Herzl's grip on his pistol was a vise, knuckles pale, the pounding of his heart syncing with the thud of waves slapping the pilings.
Kael glanced at the horizon. The storm wasn't drifting toward Redwater — it was hunting the harbor, black clouds curling like claws, swallowing what little moonlight remained.
"We need to move," Kael said, reloading with jerky, hurried motions.
Herzl didn't answer. His gaze was fixed on the empty stretch of pier where the man in the ashen coat had stood. He could still see the faint afterimage of that silhouette, burned into his mind like a gunpowder flash.
Kael stepped closer. "Herzl—"
"Did you see his eyes?" Herzl asked without looking at him.
Kael frowned. "Eyes? I was focused on the part that was trying to kill us."
"They weren't just looking at me," Herzl said, voice low. "They were inside me. Every move, every thought… he was there before I was."
Kael muttered a curse. "Sounds like more of that Arc-sense crap from the coast. You know how I feel about—"
Herzl cut him off. "No. This was different. He didn't just predict. He pulled at something. Something in me."
Before Kael could reply, a deep hum swelled in the air. The puddles scattered across the pier trembled, rings pulsing outward though no footstep disturbed them. Herzl felt it in his bones — a vibration that stirred the same pressure he'd felt when dodging the stranger's shots.
The storm's edge clawed over the harbor, dragging cold air that stank of iron and brine. Lightning bled through the clouds, but the flashes came before the thunder, as if time itself was misstepping.
Kael's voice dropped. "Tell me that's just the wind."
Herzl's grip tightened. "That's not the wind."
The hum became a tone — low, resonant, almost like a voice buried too deep to understand. It curled into his skull, not through his ears, but through something else.

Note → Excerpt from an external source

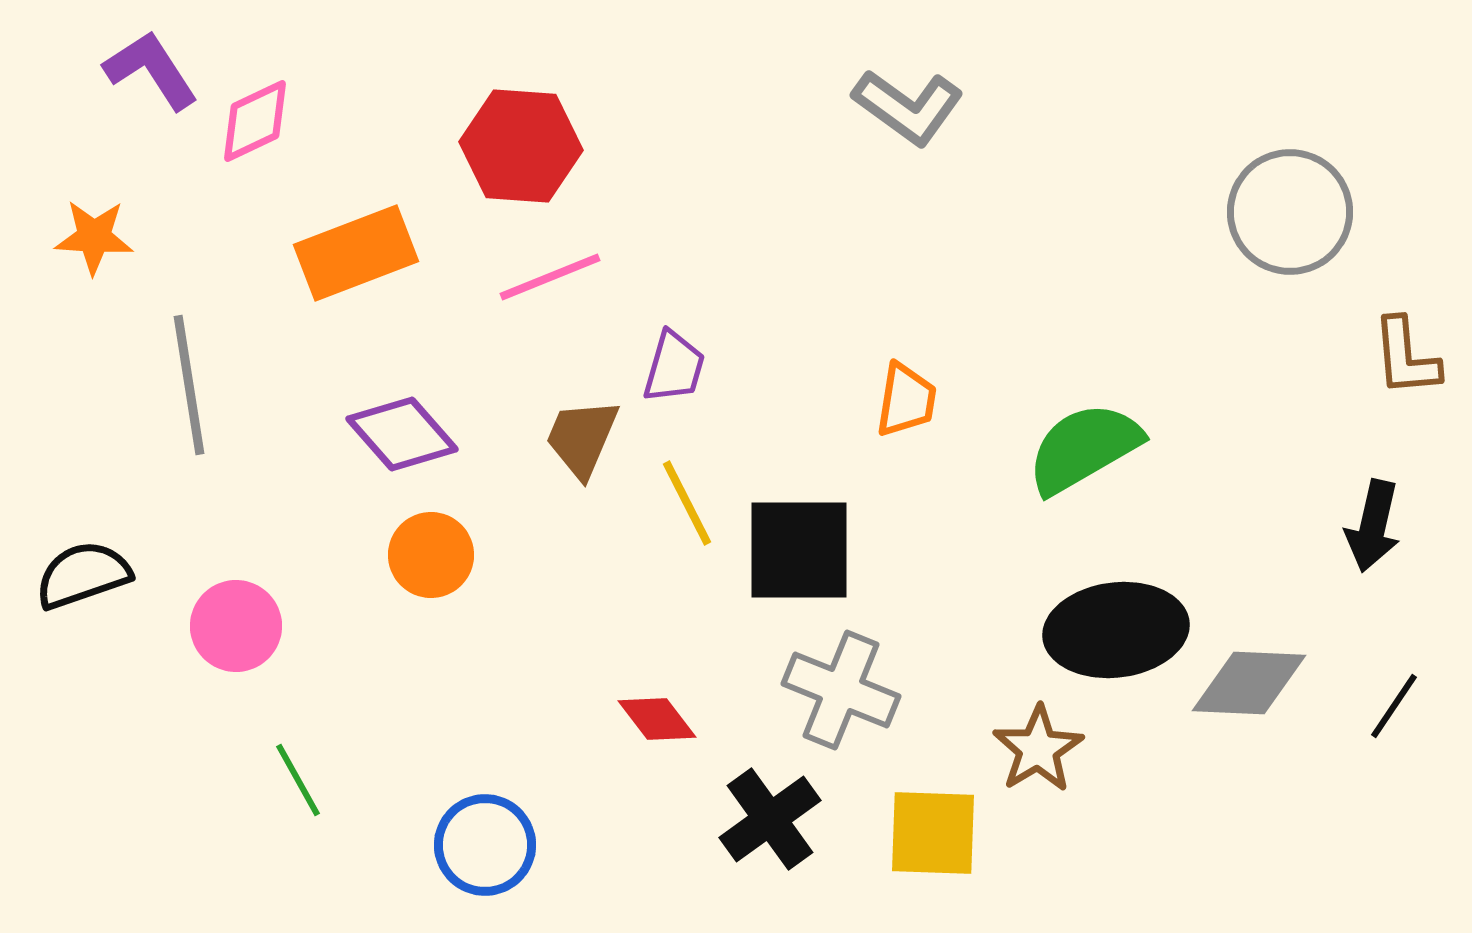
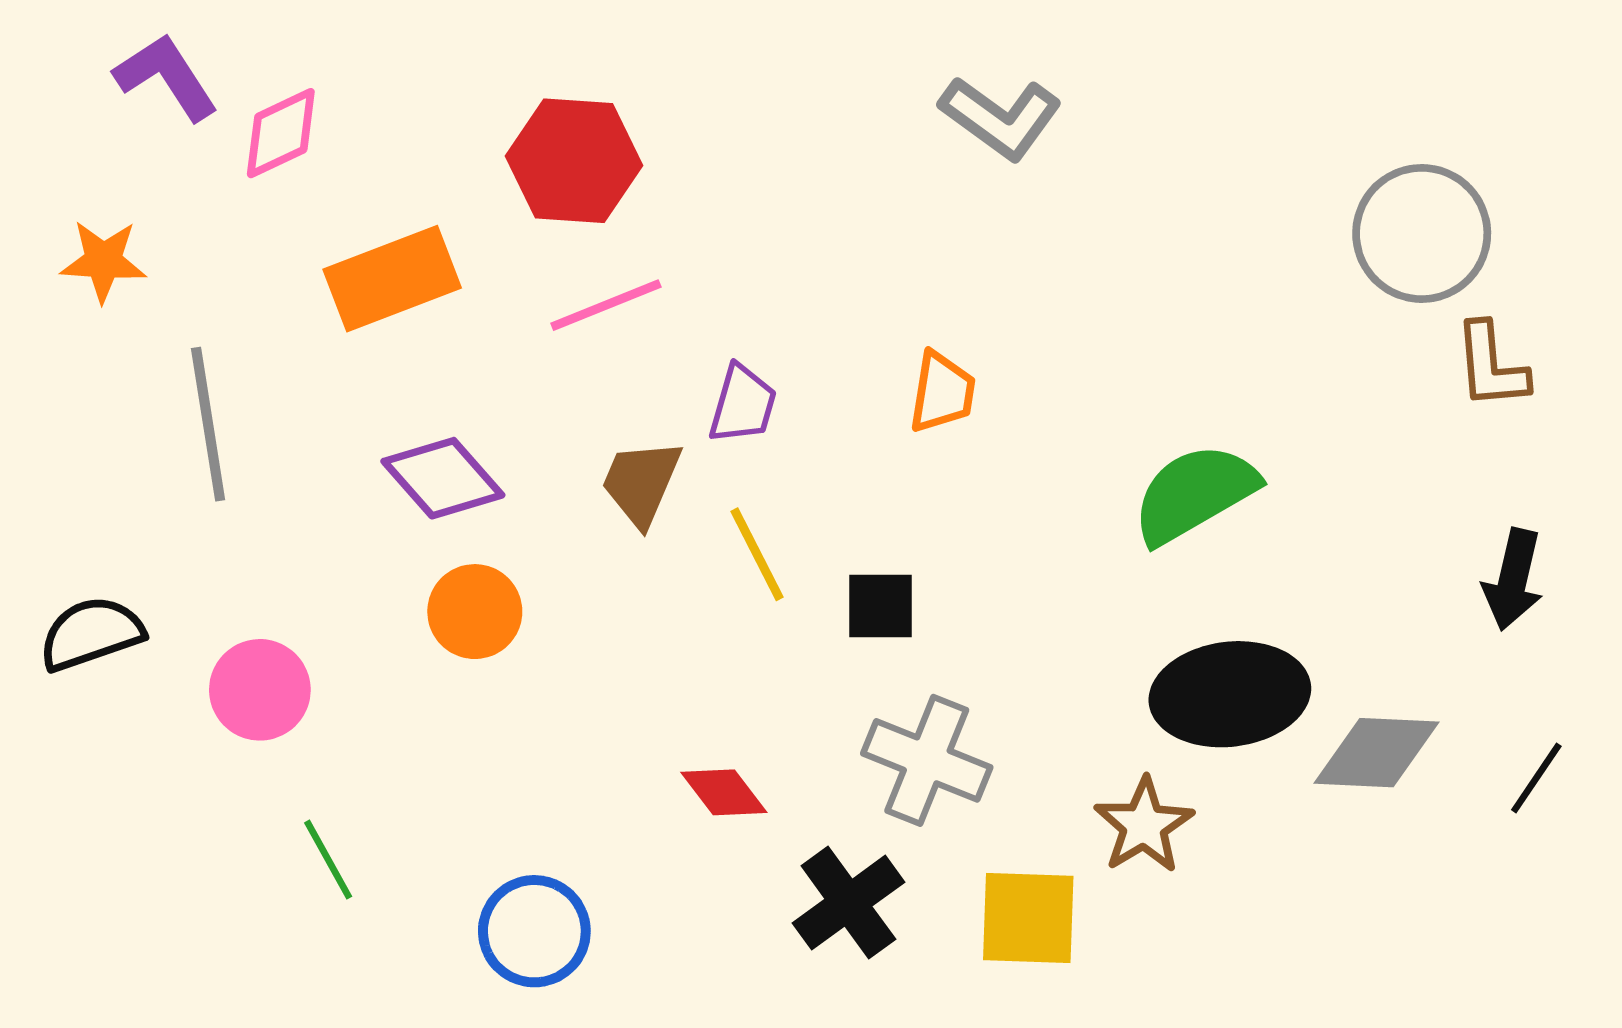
brown L-shape: (1406, 357) -> (1491, 366), moved
orange trapezoid: (906, 400) -> (942, 392), moved
black square: (799, 550) -> (880, 606), size x0.6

It wasn't the first time. He'd felt it before, in brief moments when death was a breath away — that flicker of knowing where the bullet would fly, where the blade would fall. He'd always dismissed it as luck, instinct.
But now it surged in him like a tide, and with it came images: a silver key turning in a lock he'd never seen, a map of shifting constellations drawn in burning ink, the taste of salt and ash on his tongue.
He staggered, clutching the pier rail. Kael reached for him, but jerked back as a thin arc of pale light flickered over Herzl's skin and vanished.
Somewhere within the storm, a bell tolled — slow, deliberate, each note sinking into the marrow.
The sound was coming from the water.
And whatever was ringing it… was calling his name.